● Provided data:
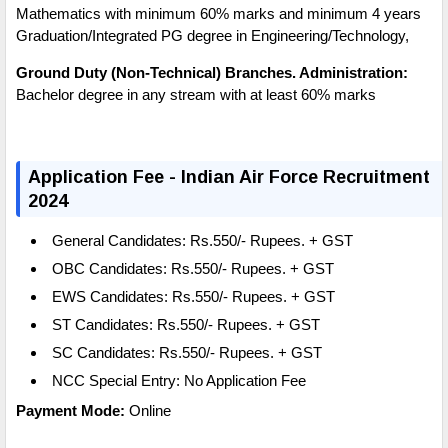
Mathematics with minimum 60% marks and minimum 4 years
Graduation/Integrated PG degree in Engineering/Technology,
Ground Duty (Non-Technical) Branches. Administration:
Bachelor degree in any stream with at least 60% marks
Application Fee - Indian Air Force Recruitment
2024
General Candidates: Rs.550/- Rupees.
+ GST
OBC
Candidates:
Rs.550/- Rupees.
+ GST
EWS Candidates:
Rs.550/- Rupees.
+ GST
ST Candidates:
Rs.550/- Rupees.
+ GST
SC Candidates:
Rs.550/- Rupees.
+ GST
NCC Special Entry:
No Application Fee
Payment Mode:
Online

● Requirement: Everything in the records above must be repeated exactly, apart from the pictures.

● Answer:
Mathematics with minimum 60% marks and minimum 4 years
Graduation/Integrated PG degree in Engineering/Technology,
Ground Duty (Non-Technical) Branches. Administration:
Bachelor degree in any stream with at least 60% marks
Application Fee - Indian Air Force Recruitment
2024
General Candidates: Rs.550/- Rupees.
+ GST
OBC
Candidates:
Rs.550/- Rupees.
+ GST
EWS Candidates:
Rs.550/- Rupees.
+ GST
ST Candidates:
Rs.550/- Rupees.
+ GST
SC Candidates:
Rs.550/- Rupees.
+ GST
NCC Special Entry:
No Application Fee
Payment Mode:
Online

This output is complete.